▶ **What the task requires**
Which lines of the records below contain the word "Battery"? Show each one.

▶ **The data**
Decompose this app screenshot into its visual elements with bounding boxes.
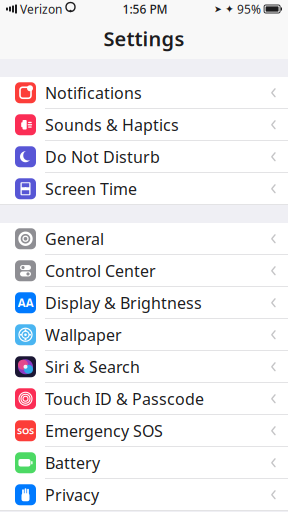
staticText: Sounds & Haptics	[45, 114, 179, 135]
button[interactable]: Touch ID & Passcode	[0, 383, 288, 415]
staticText: Notifications	[45, 82, 142, 103]
staticText: Do Not Disturb	[45, 146, 160, 167]
staticText: 1:56 PM	[122, 1, 168, 17]
button[interactable]: SOS	[0, 415, 288, 447]
staticText: Emergency SOS	[45, 420, 163, 441]
staticText: Verizon	[20, 1, 62, 17]
staticText: General	[45, 228, 104, 249]
button[interactable]: Control Center	[0, 255, 288, 287]
button[interactable]: General	[0, 223, 288, 255]
button[interactable]: Do Not Disturb	[0, 141, 288, 173]
button[interactable]: Battery	[0, 447, 288, 479]
staticText: 95%	[237, 1, 261, 17]
staticText: Screen Time	[45, 178, 137, 199]
button[interactable]: AA	[0, 287, 288, 319]
button[interactable]: Notifications	[0, 77, 288, 109]
staticText: AA	[18, 295, 34, 311]
button[interactable]: Privacy	[0, 479, 288, 511]
staticText: Privacy	[45, 484, 99, 505]
staticText: ➤	[214, 4, 222, 14]
staticText: Wallpaper	[45, 324, 122, 345]
staticText: Siri & Search	[45, 356, 140, 377]
button[interactable]: Screen Time	[0, 173, 288, 205]
staticText: Touch ID & Passcode	[45, 388, 204, 409]
staticText: Settings	[104, 25, 184, 52]
button[interactable]: Siri & Search	[0, 351, 288, 383]
staticText: Display & Brightness	[45, 292, 202, 313]
staticText: Battery	[45, 452, 100, 473]
staticText: ✦	[225, 3, 234, 15]
button[interactable]: Wallpaper	[0, 319, 288, 351]
staticText: Control Center	[45, 260, 156, 281]
button[interactable]: Sounds & Haptics	[0, 109, 288, 141]
staticText: SOS	[17, 425, 34, 437]
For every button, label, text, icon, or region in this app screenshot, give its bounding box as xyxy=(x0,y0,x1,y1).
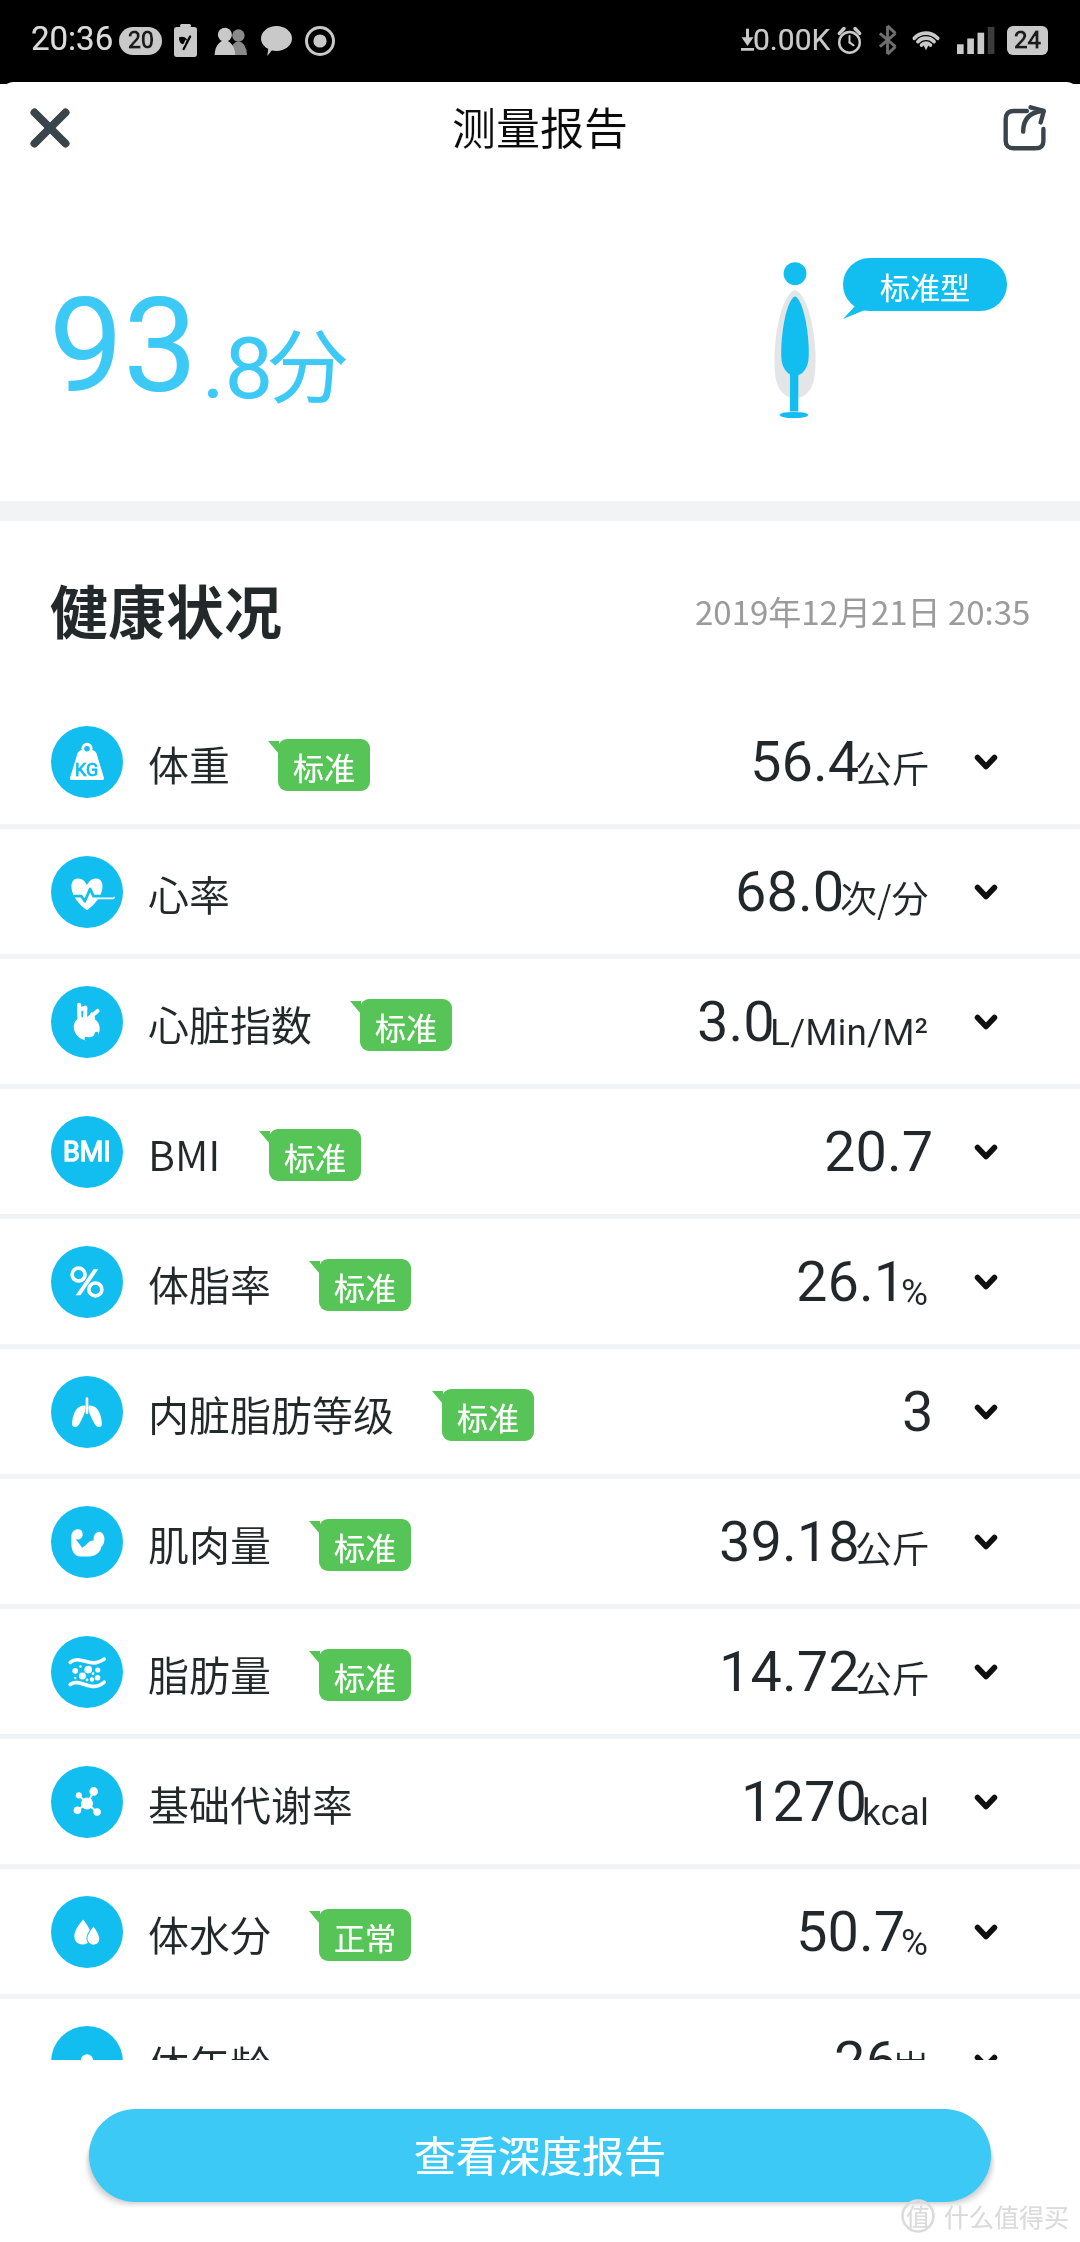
button[interactable]: 体年龄 xyxy=(0,1999,1080,2124)
staticText: 公斤 xyxy=(855,1650,929,1704)
staticText: 93 xyxy=(49,269,198,424)
button[interactable]: 体水分 xyxy=(0,1869,1080,1994)
staticText: 公斤 xyxy=(855,1520,929,1574)
staticText: 标准 xyxy=(334,1654,396,1699)
button[interactable]: 心率 xyxy=(0,829,1080,954)
staticText: 心率 xyxy=(148,863,230,922)
staticText: 心脏指数 xyxy=(148,993,312,1052)
staticText: 查看深度报告 xyxy=(414,2123,667,2184)
staticText: 20 xyxy=(128,27,154,54)
staticText: 26.1 xyxy=(796,1249,906,1315)
staticText: kcal xyxy=(862,1791,929,1834)
button[interactable]: 基础代谢率 xyxy=(0,1739,1080,1864)
staticText: 体水分 xyxy=(148,1903,271,1962)
staticText: 内脏脂肪等级 xyxy=(148,1383,394,1442)
staticText: 标准 xyxy=(334,1524,396,1569)
staticText: 公斤 xyxy=(855,740,929,794)
staticText: 20.7 xyxy=(824,1119,934,1185)
staticText: 肌肉量 xyxy=(148,1513,271,1572)
staticText: 次/分 xyxy=(840,870,929,924)
button[interactable]: 内脏脂肪等级 xyxy=(0,1349,1080,1474)
staticText: 2019年12月21日 20:35 xyxy=(695,587,1031,635)
staticText: 标准 xyxy=(284,1134,346,1179)
staticText: 什么值得买 xyxy=(944,2198,1070,2234)
staticText: 基础代谢率 xyxy=(148,1773,353,1832)
staticText: 正常 xyxy=(334,1914,396,1959)
staticText: KG xyxy=(75,759,99,780)
button[interactable]: Close xyxy=(8,86,92,170)
button[interactable]: 脂肪量 xyxy=(0,1609,1080,1734)
staticText: 值 xyxy=(906,2198,930,2232)
staticText: 体重 xyxy=(148,733,230,792)
staticText: 测量报告 xyxy=(452,94,628,158)
staticText: % xyxy=(901,1271,929,1314)
staticText: 体脂率 xyxy=(148,1253,271,1312)
staticText: 标准 xyxy=(457,1394,519,1439)
staticText: .8 xyxy=(202,318,274,419)
staticText: 脂肪量 xyxy=(148,1643,271,1702)
staticText: % xyxy=(901,1921,929,1964)
button[interactable]: 肌肉量 xyxy=(0,1479,1080,1604)
staticText: 体年龄 xyxy=(148,2033,271,2092)
staticText: L/Min/M² xyxy=(770,1011,929,1054)
staticText: 56.4 xyxy=(750,729,860,795)
staticText: 标准型 xyxy=(880,264,970,307)
button[interactable]: 查看深度报告 xyxy=(89,2109,991,2202)
staticText: 1270 xyxy=(741,1769,867,1835)
staticText: 健康状况 xyxy=(50,567,283,651)
button[interactable]: BMI xyxy=(0,1089,1080,1214)
staticText: 68.0 xyxy=(735,859,845,925)
staticText: 50.7 xyxy=(796,1899,906,1965)
staticText: BMI xyxy=(63,1136,111,1168)
staticText: 标准 xyxy=(293,744,355,789)
button[interactable]: 体脂率 xyxy=(0,1219,1080,1344)
staticText: 26 xyxy=(834,2029,897,2095)
staticText: 标准 xyxy=(334,1264,396,1309)
button[interactable]: KG xyxy=(0,699,1080,824)
staticText: 岁 xyxy=(892,2040,929,2094)
staticText: 39.18 xyxy=(719,1509,860,1575)
button[interactable]: Share xyxy=(983,86,1067,170)
staticText: 分 xyxy=(268,303,348,419)
staticText: 20:36 xyxy=(31,19,114,58)
staticText: 0.00K xyxy=(753,22,831,57)
staticText: 24 xyxy=(1014,26,1041,54)
staticText: BMI xyxy=(148,1123,221,1182)
staticText: 标准 xyxy=(375,1004,437,1049)
staticText: 3.0 xyxy=(697,989,775,1055)
staticText: 14.72 xyxy=(719,1639,860,1705)
staticText: 3 xyxy=(902,1379,934,1445)
button[interactable]: 心脏指数 xyxy=(0,959,1080,1084)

▶ **Response area**
button[interactable]: Battery	[0, 447, 288, 479]
staticText: Battery	[45, 452, 100, 473]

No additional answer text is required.